I just moved to France and I have the Verizon CDMA tablet. Using the jt1134 ROM something bizarre happened that I'm racking my brain trying to understand. I'm in an apartment that has wireless service via a provider called "Free". The WiFi signal it sends out is seen by my laptop and works perfectly fine with it but the tablet can't see the network at all. 









It's so unbelievably bizarre. It's tested every ounce of knowledge I have about wifi.
- The tablet ROM doesn't even see the network in this apartment. Obviously it CAN handle b/g/n connections.
- The laptop sees the network here and connects fine. Perfectly smooth Wireless-N
- When we're out the tablet can connect to public, restaurant, and cafe WiFi
- We got our new local phones, turn on WiFi, immediately the apartment's network shows up on the top of the list

Of course, we already have local phones but I now HAVE to solve this mystery because I will probably learn something at the end of it. So, I'm on a mission now. Clearly something about the tablet is preventing it from seeing the WiFi network. 

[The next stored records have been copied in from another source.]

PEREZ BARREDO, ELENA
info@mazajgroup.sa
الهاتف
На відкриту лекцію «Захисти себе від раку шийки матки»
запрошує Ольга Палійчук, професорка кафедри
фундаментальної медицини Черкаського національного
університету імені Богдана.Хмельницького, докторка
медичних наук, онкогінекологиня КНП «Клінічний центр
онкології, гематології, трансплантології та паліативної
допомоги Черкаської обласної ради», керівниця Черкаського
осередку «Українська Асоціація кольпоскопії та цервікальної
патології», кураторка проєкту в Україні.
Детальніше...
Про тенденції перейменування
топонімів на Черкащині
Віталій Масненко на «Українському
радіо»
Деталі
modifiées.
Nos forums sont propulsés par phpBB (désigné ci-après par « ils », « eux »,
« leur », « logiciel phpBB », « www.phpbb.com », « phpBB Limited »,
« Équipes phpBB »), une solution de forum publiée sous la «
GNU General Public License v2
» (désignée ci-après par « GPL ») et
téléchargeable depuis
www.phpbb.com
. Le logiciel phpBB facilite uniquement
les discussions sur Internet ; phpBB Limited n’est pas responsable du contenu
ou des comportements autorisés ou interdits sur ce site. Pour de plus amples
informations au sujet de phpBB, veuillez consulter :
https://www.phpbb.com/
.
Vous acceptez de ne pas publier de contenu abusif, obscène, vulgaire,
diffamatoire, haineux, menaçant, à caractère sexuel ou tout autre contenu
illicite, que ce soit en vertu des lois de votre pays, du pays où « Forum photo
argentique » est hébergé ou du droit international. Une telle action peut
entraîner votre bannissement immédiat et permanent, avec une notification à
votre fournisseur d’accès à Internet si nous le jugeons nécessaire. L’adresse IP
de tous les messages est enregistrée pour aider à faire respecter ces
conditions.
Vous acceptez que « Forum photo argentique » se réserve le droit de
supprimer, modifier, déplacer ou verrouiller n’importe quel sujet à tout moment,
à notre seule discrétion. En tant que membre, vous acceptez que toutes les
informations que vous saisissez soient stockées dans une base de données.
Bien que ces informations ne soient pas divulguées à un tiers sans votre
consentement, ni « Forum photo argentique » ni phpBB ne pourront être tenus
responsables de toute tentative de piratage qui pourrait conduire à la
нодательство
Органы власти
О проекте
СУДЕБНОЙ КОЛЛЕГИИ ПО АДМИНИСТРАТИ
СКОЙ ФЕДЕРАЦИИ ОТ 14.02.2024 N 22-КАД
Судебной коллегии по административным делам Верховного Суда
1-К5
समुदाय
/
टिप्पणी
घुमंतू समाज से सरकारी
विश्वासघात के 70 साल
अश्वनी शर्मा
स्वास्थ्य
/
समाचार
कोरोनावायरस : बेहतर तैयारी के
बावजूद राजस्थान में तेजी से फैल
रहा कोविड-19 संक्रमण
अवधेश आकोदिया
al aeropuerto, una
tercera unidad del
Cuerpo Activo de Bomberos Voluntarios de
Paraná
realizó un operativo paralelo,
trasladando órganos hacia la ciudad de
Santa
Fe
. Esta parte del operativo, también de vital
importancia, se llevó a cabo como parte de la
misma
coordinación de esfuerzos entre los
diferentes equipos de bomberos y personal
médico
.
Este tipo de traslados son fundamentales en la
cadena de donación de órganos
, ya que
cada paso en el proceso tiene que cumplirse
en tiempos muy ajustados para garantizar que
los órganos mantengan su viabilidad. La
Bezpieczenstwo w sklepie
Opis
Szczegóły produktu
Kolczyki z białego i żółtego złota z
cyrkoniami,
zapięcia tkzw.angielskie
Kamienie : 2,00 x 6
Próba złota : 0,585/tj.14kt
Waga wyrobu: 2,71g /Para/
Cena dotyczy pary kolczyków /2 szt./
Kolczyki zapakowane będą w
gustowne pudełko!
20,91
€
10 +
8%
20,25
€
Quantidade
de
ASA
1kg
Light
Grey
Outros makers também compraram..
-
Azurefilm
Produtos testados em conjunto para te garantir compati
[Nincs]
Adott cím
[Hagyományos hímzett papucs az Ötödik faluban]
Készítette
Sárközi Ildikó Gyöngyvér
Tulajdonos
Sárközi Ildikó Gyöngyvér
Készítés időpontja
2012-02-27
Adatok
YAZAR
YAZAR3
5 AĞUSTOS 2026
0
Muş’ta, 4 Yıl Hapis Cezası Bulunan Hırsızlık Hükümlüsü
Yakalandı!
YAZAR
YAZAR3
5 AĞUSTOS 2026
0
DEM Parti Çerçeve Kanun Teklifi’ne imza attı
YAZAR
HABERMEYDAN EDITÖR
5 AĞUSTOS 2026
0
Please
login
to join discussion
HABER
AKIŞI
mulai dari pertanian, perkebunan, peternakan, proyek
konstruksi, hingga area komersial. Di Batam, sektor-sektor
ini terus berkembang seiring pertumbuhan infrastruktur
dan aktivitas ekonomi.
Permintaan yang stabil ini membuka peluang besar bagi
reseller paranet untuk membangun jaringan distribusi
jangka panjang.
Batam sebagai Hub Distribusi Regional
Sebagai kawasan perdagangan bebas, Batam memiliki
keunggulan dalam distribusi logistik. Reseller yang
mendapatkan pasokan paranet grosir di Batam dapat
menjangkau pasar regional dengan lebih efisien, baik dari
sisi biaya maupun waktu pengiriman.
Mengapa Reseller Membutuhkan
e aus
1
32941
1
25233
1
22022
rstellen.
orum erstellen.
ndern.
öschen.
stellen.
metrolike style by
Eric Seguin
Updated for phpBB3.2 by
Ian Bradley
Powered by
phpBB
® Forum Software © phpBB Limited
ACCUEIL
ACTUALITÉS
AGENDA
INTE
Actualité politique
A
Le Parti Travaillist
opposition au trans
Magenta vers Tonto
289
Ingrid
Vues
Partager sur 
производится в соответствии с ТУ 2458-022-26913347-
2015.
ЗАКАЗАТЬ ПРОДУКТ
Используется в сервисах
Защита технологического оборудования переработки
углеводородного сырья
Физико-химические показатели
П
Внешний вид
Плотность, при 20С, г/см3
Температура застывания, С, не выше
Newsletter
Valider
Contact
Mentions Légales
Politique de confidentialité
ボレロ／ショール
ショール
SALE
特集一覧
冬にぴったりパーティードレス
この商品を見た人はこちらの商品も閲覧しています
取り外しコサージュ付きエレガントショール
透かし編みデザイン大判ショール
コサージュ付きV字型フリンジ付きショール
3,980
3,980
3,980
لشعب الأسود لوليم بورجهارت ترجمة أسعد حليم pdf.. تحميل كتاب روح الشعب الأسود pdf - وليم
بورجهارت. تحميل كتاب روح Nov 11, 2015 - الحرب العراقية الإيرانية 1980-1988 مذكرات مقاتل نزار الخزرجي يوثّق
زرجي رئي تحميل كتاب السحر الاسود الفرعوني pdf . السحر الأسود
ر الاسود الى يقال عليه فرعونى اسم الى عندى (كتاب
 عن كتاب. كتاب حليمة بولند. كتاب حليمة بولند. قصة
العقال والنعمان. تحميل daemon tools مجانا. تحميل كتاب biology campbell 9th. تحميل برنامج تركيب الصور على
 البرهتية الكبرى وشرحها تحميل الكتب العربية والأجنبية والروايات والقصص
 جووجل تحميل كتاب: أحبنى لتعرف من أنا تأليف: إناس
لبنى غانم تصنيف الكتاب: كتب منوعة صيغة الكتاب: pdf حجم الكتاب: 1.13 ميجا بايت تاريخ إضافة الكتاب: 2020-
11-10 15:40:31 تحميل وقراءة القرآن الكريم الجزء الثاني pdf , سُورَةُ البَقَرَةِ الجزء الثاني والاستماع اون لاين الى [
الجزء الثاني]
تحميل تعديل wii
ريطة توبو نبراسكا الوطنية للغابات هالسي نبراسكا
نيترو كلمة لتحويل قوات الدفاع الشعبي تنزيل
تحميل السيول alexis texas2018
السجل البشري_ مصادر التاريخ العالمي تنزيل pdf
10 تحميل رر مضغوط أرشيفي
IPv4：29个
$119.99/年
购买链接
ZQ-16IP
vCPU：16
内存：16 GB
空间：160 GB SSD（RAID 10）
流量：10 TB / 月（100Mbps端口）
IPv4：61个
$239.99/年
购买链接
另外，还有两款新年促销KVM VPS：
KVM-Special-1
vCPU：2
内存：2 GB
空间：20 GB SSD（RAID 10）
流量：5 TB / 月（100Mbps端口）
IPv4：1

Does anyone have any clue how this could happen? Doesn't seem to make any sense to me. If it was a regional thing then why does my laptop see it no problem? But with the Galaxy Tab I can't see this apartment's WiFi? I just want to understand this because I'm so curious what causes this! If anyone can recommend another ROM that might solve the problem that would be great.

Thanks!


----------